L’emofene è come un fischio continuo – dice il dizionario – o meglio una nota costante di fondo, ma è un sentimento, uno di quelli che è sotto tutte le altre emozioni, ma che a volte, nel silenzio della noia, tra le sincopi della vita quotidiana, torna a farsi sentire. Sentimenti e azioni inesplorate prendono nome e forma e chiudono un percorso di crescita che non si limita alla sola elaborazione, ma che prevede una nuova coscienza di sé, della misura dei propri sogni e del coraggio per affrontarli.

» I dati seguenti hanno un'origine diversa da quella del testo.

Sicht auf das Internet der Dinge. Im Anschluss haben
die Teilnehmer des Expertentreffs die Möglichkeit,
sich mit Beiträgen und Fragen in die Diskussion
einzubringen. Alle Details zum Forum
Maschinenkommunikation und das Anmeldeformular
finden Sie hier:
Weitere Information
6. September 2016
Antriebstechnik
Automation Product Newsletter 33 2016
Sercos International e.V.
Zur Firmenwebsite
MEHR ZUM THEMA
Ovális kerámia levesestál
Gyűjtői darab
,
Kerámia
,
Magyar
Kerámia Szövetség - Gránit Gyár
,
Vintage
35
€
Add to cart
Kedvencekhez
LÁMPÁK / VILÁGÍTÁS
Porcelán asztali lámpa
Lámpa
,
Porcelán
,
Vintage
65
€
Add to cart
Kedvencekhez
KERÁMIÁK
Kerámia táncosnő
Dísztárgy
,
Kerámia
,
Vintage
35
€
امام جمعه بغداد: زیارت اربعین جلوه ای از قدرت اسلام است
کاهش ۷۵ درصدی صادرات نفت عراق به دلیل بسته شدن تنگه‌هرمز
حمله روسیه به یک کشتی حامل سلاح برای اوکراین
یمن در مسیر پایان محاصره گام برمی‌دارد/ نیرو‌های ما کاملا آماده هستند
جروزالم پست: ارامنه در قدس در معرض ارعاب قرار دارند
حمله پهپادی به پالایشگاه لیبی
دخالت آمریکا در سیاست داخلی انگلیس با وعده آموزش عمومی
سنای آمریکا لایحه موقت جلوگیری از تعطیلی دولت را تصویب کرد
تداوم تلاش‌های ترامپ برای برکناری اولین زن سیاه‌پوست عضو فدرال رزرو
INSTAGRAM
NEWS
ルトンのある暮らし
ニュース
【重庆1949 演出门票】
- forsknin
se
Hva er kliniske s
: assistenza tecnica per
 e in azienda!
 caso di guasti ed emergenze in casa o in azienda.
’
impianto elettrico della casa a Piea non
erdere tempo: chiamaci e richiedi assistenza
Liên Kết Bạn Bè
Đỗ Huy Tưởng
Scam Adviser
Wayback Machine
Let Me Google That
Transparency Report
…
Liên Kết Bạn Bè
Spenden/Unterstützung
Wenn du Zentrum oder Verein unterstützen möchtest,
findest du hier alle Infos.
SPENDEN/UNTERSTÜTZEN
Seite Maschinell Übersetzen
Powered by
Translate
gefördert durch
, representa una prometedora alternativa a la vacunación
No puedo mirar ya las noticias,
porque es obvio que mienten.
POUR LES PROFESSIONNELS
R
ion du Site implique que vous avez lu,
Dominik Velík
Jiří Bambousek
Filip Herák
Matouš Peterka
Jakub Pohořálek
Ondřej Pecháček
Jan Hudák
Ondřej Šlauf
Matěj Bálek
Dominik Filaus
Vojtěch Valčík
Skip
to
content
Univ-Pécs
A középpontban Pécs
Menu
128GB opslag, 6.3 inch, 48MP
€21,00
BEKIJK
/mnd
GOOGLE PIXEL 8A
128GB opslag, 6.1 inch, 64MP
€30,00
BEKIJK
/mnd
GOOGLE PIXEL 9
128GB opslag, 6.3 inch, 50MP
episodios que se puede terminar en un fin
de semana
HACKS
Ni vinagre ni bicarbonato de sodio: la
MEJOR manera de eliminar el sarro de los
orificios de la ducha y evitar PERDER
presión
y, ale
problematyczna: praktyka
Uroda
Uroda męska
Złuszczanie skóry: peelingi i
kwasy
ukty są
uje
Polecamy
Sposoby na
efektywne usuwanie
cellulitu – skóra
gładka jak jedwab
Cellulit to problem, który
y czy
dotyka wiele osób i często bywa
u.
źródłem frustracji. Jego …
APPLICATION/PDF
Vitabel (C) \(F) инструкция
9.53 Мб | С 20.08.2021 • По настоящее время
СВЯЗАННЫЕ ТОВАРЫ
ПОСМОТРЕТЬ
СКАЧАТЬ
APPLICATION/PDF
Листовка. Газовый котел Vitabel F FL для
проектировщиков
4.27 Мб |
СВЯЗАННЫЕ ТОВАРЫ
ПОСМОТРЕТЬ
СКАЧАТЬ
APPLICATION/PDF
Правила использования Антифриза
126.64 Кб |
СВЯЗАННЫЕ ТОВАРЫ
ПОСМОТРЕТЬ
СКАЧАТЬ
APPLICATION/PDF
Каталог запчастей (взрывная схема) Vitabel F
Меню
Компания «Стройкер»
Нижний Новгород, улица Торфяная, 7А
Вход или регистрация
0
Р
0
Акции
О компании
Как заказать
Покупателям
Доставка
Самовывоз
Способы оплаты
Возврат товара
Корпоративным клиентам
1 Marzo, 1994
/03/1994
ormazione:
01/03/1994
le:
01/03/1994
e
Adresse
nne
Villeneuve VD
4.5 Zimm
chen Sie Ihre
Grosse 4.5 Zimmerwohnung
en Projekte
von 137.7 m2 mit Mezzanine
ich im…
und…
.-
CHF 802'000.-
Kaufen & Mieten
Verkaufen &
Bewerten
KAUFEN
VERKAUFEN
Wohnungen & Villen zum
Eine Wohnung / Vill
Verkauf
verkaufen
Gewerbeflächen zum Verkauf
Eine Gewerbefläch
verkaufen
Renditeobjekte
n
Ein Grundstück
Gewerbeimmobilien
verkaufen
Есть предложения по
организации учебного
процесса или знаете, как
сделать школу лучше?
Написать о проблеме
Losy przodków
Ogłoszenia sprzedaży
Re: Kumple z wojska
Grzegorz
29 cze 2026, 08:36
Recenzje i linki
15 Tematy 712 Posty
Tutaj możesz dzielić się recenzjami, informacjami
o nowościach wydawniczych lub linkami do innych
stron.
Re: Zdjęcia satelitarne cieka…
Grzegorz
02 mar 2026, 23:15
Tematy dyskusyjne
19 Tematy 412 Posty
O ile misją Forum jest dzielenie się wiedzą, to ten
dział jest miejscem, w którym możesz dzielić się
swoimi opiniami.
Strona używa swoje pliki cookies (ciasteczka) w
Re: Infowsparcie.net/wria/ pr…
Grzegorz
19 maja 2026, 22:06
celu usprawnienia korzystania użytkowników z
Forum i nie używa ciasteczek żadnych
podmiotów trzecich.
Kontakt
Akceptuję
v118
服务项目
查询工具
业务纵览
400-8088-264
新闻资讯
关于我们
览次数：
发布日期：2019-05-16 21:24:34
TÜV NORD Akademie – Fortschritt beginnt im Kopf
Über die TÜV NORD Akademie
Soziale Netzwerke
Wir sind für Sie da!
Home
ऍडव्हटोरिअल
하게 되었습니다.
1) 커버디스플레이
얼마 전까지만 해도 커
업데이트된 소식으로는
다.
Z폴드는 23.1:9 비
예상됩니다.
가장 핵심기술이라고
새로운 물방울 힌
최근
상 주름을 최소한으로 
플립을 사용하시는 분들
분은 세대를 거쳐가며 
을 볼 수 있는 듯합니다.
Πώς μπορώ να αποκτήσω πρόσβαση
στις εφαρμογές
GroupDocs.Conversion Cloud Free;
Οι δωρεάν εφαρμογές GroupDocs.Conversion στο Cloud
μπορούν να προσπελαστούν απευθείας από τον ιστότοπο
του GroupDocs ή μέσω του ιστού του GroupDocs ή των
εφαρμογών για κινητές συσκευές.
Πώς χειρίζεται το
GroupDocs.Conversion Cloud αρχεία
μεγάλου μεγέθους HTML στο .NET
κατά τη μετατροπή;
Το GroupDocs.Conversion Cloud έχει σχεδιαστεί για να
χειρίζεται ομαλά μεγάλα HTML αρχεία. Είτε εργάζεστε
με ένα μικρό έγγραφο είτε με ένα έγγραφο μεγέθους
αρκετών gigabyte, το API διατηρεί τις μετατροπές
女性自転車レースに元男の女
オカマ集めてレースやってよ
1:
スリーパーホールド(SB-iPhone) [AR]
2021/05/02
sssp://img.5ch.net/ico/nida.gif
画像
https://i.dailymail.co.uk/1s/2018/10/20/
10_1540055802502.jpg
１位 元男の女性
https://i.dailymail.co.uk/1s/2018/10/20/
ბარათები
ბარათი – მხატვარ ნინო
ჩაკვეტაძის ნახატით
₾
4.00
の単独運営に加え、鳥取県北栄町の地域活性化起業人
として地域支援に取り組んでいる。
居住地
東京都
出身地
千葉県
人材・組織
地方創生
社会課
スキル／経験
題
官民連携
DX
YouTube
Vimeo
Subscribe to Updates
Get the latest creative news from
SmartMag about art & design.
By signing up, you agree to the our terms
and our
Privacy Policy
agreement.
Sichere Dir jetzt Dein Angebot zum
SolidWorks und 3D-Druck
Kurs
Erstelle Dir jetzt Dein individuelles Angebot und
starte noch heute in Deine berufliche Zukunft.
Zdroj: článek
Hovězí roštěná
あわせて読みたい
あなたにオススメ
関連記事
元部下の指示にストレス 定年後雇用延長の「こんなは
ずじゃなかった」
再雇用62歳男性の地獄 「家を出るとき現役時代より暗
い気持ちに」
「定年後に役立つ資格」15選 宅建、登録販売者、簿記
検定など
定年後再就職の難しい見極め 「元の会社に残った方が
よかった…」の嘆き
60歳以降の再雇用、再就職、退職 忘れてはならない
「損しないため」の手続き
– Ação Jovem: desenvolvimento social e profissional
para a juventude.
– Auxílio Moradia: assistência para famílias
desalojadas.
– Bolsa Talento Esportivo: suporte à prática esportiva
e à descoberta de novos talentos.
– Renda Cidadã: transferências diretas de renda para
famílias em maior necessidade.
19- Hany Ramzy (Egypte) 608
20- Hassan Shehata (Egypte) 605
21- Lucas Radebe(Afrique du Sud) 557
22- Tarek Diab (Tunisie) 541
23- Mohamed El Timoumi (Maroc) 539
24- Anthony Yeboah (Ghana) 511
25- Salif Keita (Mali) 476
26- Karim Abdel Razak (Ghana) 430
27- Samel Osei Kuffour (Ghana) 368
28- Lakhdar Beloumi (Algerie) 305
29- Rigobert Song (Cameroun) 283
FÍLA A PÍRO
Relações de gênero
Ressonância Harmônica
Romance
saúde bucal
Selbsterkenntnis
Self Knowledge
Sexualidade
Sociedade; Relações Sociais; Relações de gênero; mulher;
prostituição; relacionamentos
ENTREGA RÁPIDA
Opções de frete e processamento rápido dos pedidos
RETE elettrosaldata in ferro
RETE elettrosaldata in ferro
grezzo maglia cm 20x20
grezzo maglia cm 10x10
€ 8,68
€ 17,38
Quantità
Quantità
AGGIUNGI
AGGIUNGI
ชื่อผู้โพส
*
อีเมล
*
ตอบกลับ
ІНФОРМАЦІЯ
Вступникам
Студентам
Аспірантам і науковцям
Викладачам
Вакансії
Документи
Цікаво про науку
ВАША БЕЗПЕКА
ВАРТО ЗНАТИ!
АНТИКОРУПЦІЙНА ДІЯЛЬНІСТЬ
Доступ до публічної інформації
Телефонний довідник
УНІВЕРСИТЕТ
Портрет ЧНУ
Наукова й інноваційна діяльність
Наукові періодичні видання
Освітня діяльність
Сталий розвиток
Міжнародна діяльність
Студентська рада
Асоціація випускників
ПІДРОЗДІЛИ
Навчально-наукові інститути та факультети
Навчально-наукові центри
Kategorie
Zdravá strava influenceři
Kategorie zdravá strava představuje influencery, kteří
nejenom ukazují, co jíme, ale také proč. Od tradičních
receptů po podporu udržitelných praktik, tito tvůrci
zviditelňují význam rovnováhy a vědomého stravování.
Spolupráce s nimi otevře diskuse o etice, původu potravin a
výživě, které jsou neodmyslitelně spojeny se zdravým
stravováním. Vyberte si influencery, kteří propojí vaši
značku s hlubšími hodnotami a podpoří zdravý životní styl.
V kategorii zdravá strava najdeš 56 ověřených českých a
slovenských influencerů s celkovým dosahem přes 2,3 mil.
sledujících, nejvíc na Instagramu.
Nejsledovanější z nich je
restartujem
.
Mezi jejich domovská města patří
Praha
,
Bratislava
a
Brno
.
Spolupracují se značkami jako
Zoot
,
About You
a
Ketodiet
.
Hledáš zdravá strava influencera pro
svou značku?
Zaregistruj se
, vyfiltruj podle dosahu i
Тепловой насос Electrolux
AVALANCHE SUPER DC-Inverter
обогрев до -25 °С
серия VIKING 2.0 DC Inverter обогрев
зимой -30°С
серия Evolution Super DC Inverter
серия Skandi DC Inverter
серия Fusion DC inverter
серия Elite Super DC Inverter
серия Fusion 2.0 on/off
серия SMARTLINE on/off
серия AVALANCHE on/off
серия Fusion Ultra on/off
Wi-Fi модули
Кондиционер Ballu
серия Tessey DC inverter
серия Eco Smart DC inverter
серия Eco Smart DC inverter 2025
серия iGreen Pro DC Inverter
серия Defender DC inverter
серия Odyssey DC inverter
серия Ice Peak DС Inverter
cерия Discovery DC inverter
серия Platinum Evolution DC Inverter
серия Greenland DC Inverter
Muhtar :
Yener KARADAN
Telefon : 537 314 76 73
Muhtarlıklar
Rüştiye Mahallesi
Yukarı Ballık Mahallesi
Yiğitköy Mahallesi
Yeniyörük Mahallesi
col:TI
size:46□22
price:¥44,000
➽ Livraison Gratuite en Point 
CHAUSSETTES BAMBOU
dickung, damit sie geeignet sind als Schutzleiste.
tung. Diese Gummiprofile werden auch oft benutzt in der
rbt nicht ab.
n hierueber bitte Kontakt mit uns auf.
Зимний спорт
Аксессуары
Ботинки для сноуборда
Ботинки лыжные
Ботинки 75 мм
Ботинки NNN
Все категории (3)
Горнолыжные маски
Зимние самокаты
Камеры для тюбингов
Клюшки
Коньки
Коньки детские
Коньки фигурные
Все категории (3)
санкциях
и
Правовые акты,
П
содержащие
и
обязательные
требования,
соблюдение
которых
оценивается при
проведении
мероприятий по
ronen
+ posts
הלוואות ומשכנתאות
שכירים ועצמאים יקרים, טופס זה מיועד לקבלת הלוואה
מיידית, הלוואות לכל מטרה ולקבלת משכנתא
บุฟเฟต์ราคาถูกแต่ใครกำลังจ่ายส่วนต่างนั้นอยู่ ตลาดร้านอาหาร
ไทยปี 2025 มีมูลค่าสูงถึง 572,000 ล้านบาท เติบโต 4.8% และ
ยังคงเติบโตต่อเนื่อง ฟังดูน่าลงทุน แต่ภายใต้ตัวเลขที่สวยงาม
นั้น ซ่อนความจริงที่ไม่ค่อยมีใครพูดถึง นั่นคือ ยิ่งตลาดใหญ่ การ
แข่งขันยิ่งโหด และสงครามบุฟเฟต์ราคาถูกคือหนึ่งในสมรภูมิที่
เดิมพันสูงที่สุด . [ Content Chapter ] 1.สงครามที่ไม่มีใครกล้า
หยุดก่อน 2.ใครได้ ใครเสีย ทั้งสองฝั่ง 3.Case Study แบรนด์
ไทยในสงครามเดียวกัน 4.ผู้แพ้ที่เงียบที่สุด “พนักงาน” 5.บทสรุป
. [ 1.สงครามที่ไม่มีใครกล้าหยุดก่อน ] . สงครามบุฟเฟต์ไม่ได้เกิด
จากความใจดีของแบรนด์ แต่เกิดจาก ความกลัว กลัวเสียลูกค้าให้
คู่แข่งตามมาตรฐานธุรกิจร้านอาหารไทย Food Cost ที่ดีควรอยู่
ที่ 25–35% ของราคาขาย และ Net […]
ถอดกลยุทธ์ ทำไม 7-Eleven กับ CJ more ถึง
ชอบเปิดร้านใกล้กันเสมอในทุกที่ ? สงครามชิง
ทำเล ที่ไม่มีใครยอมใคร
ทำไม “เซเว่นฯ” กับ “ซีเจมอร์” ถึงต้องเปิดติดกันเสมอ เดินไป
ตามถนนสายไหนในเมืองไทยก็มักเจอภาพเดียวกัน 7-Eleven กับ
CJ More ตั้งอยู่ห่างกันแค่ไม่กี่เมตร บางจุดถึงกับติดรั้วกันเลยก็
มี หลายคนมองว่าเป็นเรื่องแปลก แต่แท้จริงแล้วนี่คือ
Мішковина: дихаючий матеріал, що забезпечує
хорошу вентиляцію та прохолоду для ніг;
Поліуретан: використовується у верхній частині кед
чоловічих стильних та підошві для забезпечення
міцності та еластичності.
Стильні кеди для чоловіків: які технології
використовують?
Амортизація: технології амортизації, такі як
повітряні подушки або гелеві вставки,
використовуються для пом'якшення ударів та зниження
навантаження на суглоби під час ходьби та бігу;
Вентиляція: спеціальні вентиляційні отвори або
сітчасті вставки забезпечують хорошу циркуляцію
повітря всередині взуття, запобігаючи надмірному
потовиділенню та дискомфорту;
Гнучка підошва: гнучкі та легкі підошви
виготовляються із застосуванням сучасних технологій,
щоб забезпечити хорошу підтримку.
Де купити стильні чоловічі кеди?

Un anno senza te racchiude in un solo anno una vita di emozioni, dubbi, debolezze ed errori, ma che sa andare oltre. Basta un’occhiata più attenta al contenitore, la copertina, per capirlo. L’anno raccontato è chiuso nell’attimo nel quale la notte non è più notte e l’alba non è ancora mattina, due momenti che aprono e chiudono la storia, e che sono tratteggiati magnificamente a inizio e fine volume in seconda e terza di copertina. Un momento di epifania nel quale è il cielo stesso a farsi testimone di una nuova luce che si apre sul giorno che verrà, un futuro che non chiede altro che di essere esplorato per diventare presente e poi ricordo. L’Antonio dell’incipit, perso nel ricordo di ciò che è stato e non sarà più, diventa l’eroe Shakespeariano, capace di imbracciare le armi per affrontare il suo destino. Un personaggio straordinario, del quale è impossibile non innamorarsi.